Marshside in the 40’s and 50’s
John Wright and I are second cousins, we nearly met as children on several occasions but he went out as I came in and I left when he arrived so neither of us remembers any occasion when we might have been at the same place at the same time. We might have met later in Manchester in the fifties but it didn’t happen then either. We became pensioners before we finally made contact!
That happened because we had both become members of the North Meols Family History Society and discovered the Members Interest List. We have been catching up ever since. He, of course was brought up in St Annes whereas I stayed in Marshside. He lived with his grandparents. I, (since the age of six) and my parents and my brother lived with our great aunt Ann at the end dwelling on Marshside Road, the last bungalow before the fogbell. The bank with the marsh and shore lay beyond it.
This was a Methodist household and Aunt Ann followed the traditional ways. On Sundays there was no playing outside, no wireless except for the service in the morning. (Fortunately for me, Dick Barton Special Agent wasn’t broadcast on a Sunday). The only book approved of was the Bible. Aunt Ann had a big family bible one with locks and many pictures. Sunday School, morning and afternoon, and later, morning and evening services filled the day. If I go to a wedding or funeral now I rarely need to look at the hymn sheet, I know all the words.
Aunt Ann once gave my brother an envelope to put on the collection plate during the service and he opened it (not feeling a coin inside). When he discovered a crinkly white five pound note he thought there must have been a mistake and brought it back home.
At three and a bit I went to Emmanuel School like my mother before me. She always said my grandfather, a bricklayer, helped to build it. My mother had a certificate dated 1914 commending her on the regularity and punctuality of her attendance, not to mention her good conduct. I remember it with fondness, we did a bit of air raid practice, learned our tables and letters and also the words to Lily Marlene.
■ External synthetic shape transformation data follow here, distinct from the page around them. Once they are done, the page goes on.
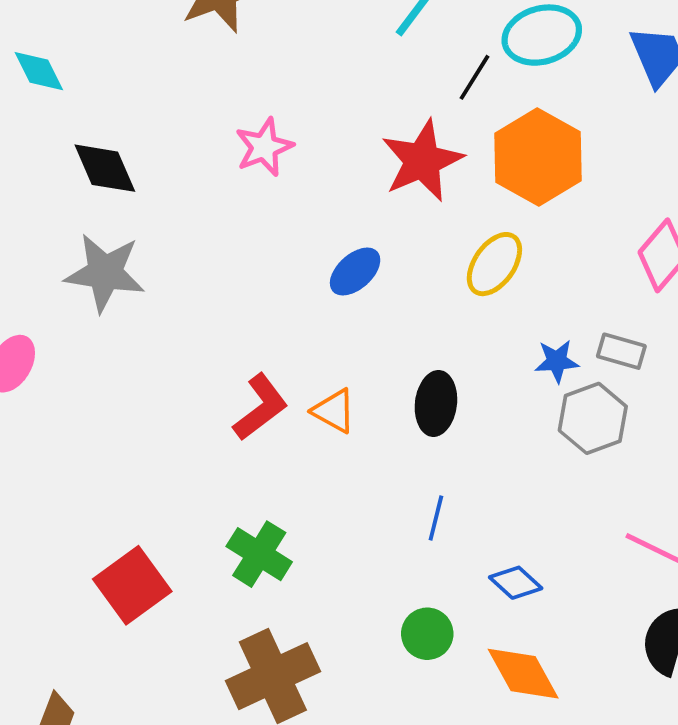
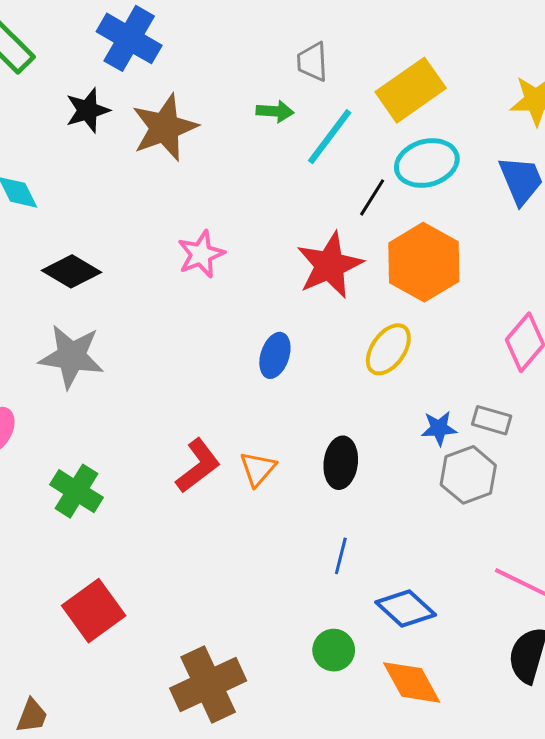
black diamond: (105, 168) -> (71, 271), turned -36
blue ellipse: (355, 272) -> (275, 355), turned -30
orange triangle: (334, 411) -> (258, 469), turned 42
green cross: (259, 554) -> (76, 491), moved
blue diamond: (516, 583) -> (406, 609), size x1.4

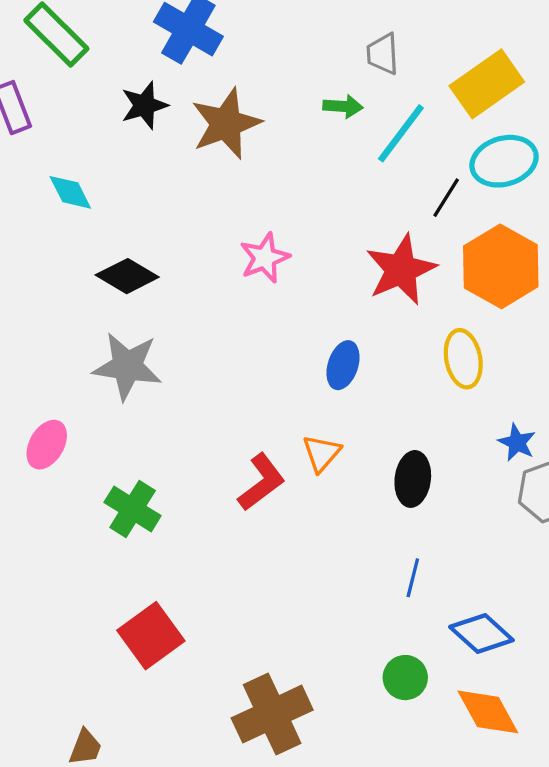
yellow ellipse: (388, 349) -> (463, 359), turned -46
blue star: (439, 428) -> (517, 442), turned 30
orange triangle: (258, 469) -> (322, 453), moved

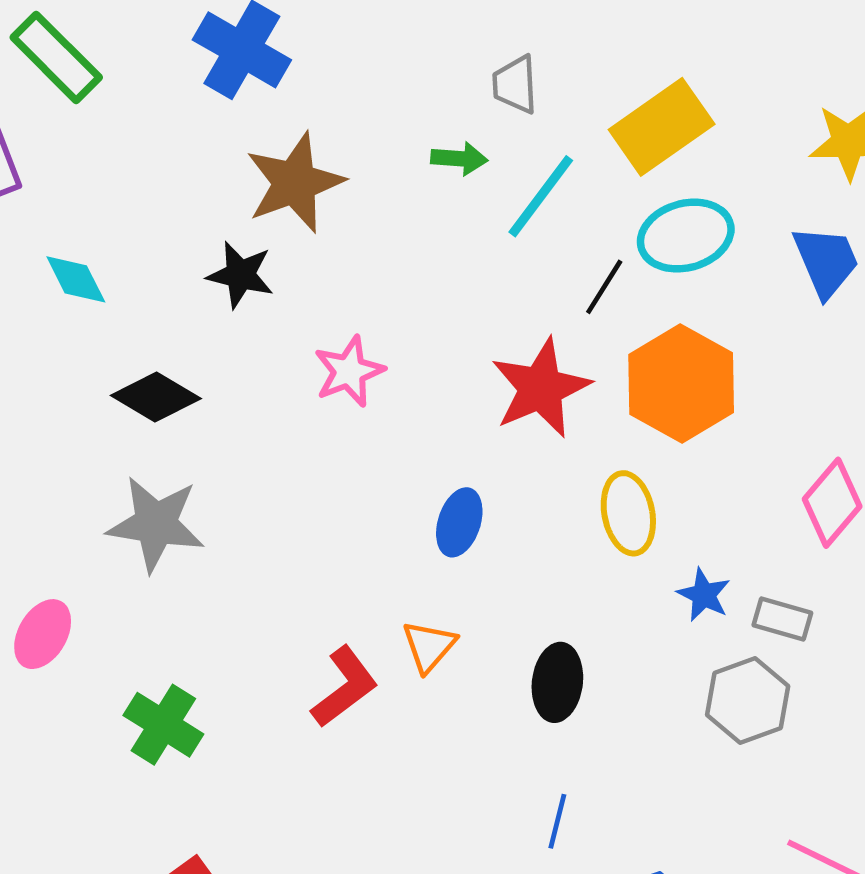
black star: (144, 105) -> (240, 275), moved, turned 30
blue star: (517, 442) -> (704, 595), moved

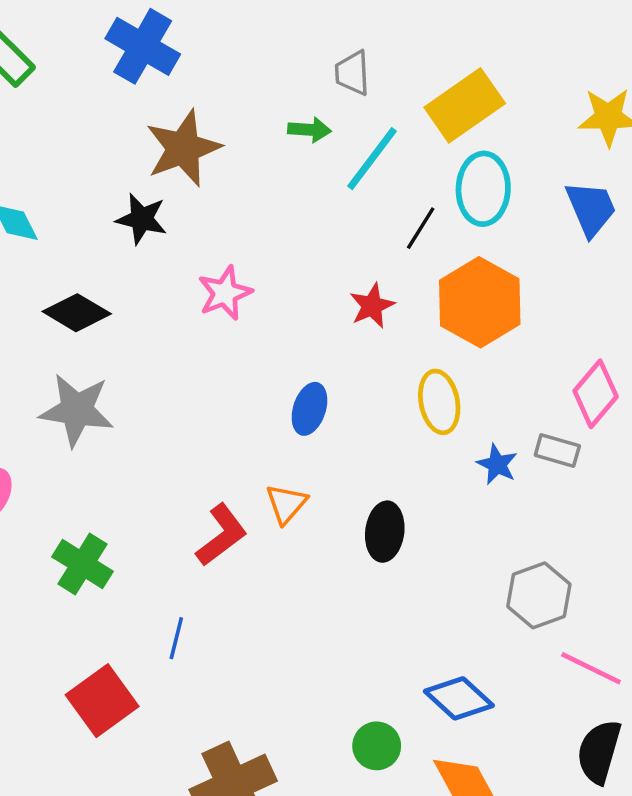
cyan ellipse: (686, 236) -> (483, 189), turned -72
red star: (541, 388) -> (372, 306), size x0.6
gray rectangle: (782, 619) -> (557, 451), moved
gray hexagon: (748, 701) -> (539, 595), moved
blue line: (557, 821) -> (176, 638), moved

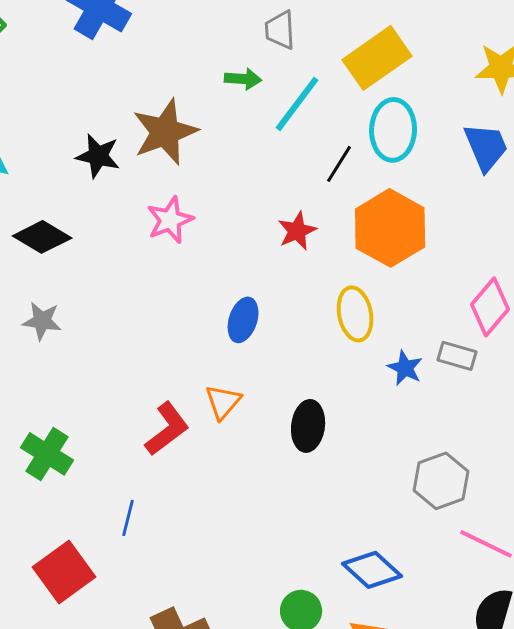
brown star: (183, 148) -> (165, 132), moved
gray star: (77, 410) -> (42, 321), size x0.6

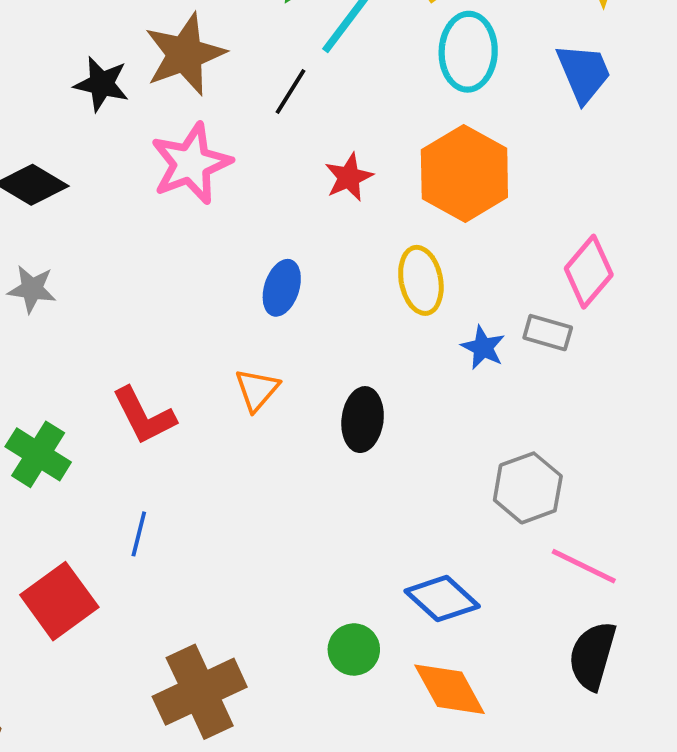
black line: (339, 164) -> (290, 91), moved
pink star: (170, 220) -> (191, 164), size x1.4
red L-shape: (167, 429) -> (144, 416), moved, turned 100

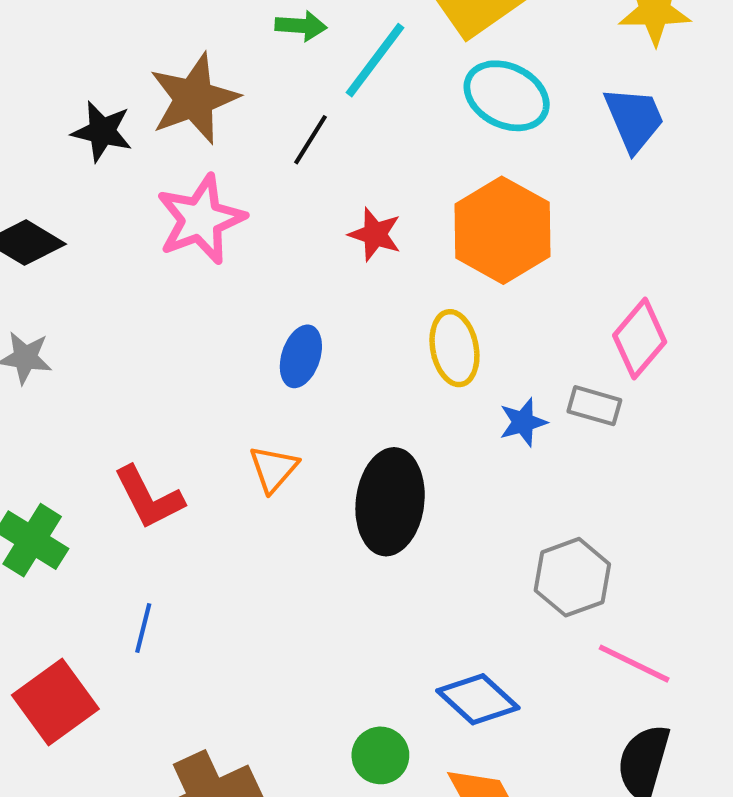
cyan ellipse: (468, 52) -> (507, 96), turned -66
red star: (349, 177) -> (375, 234), turned -30
blue star: (483, 347) -> (523, 422), turned 30
black ellipse: (363, 420) -> (390, 502), size x1.5

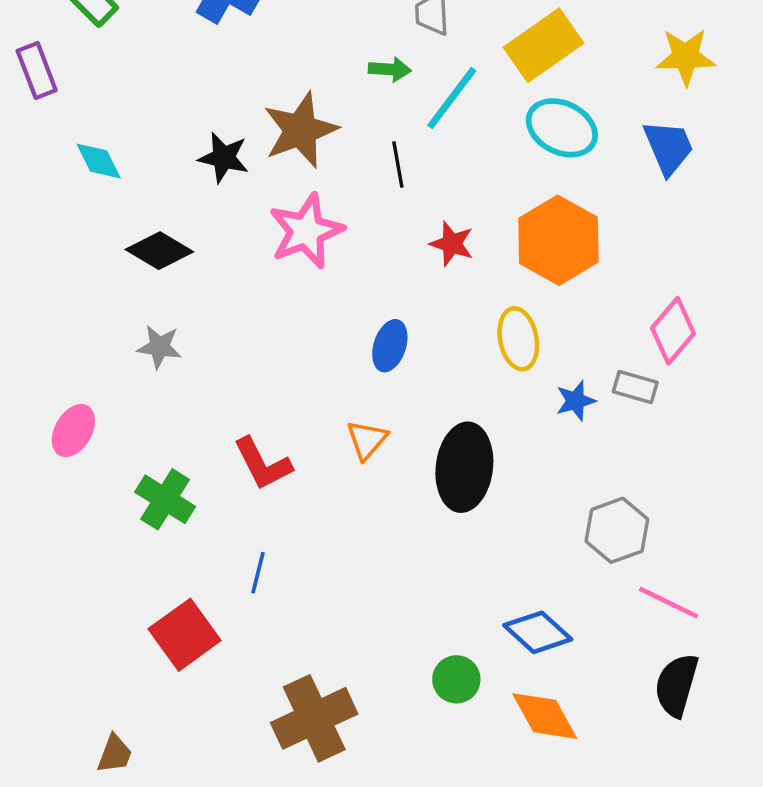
black line: (310, 140) -> (398, 165), turned -42

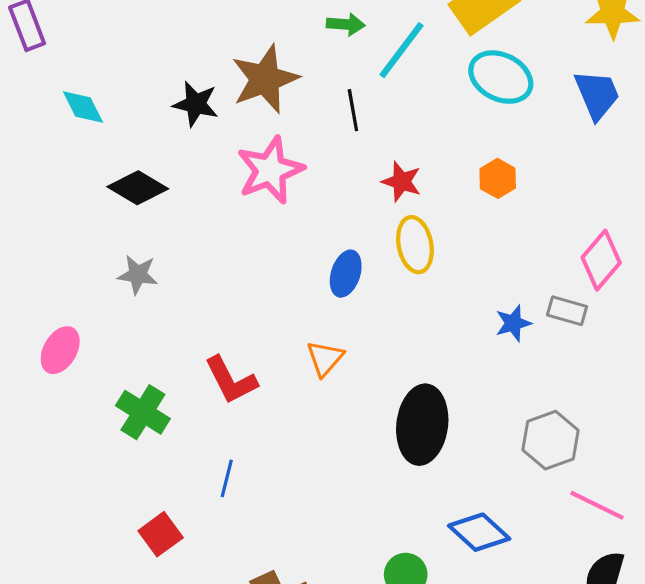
orange hexagon: (558, 240) -> (498, 178), size x0.5
yellow ellipse: (518, 339) -> (415, 245), moved
black ellipse: (464, 467) -> (422, 425), moved
red square: (185, 635) -> (161, 534), size x0.7

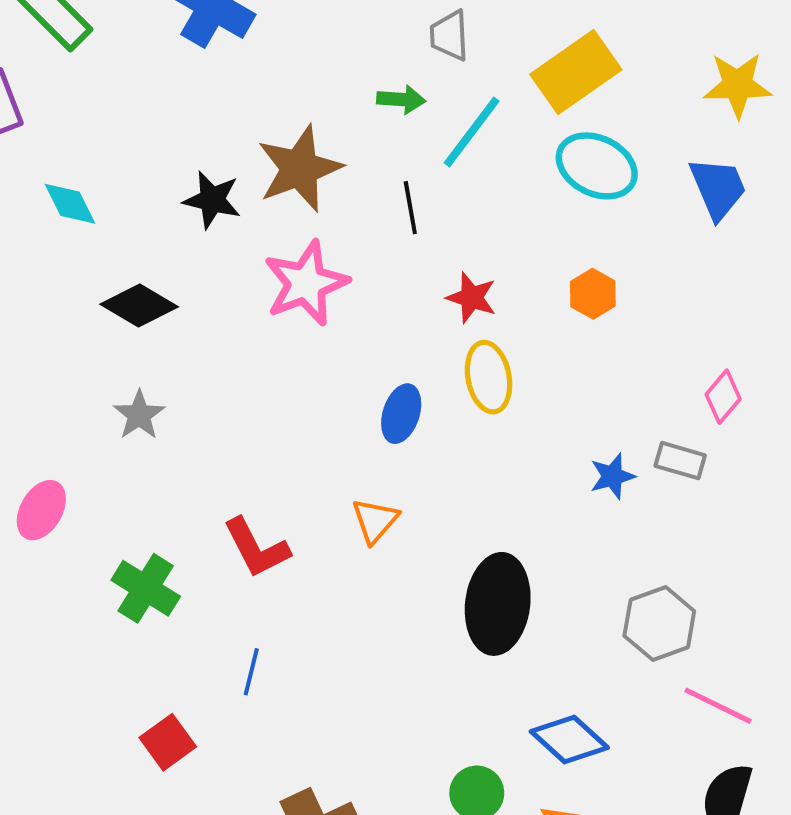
pink diamond: (601, 260) -> (723, 397), size x0.7
gray star: (138, 275) -> (139, 415), turned 30

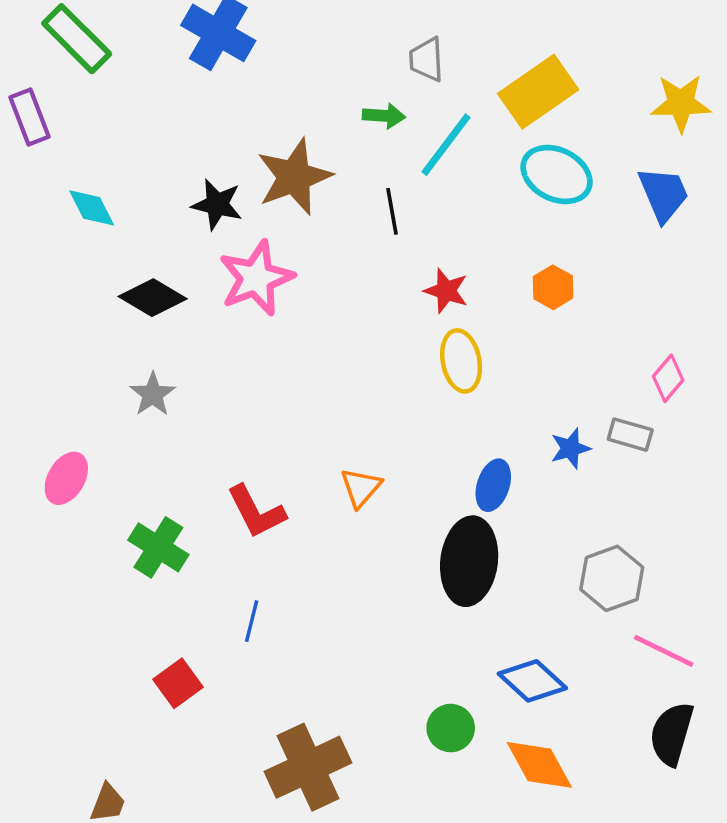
pink star: (306, 283) -> (256, 278), moved
blue ellipse: (401, 414) -> (493, 485), moved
We kept ourselves busy, most of my friends were “Marshside Sunbeams,” (Morris dancers). Unlike the more usual image of adult male dancers, we were exclusively little girls. We’d practise on Monday evenings on the front outside Tommy Ball’s shop on Lytham Road corner, no music, but someone would lala “A Hundred Pipers” and off we’d go. Sometimes on a Saturday we went to competitions in other villages. At the end of the war we wore sashes in red, white and blue.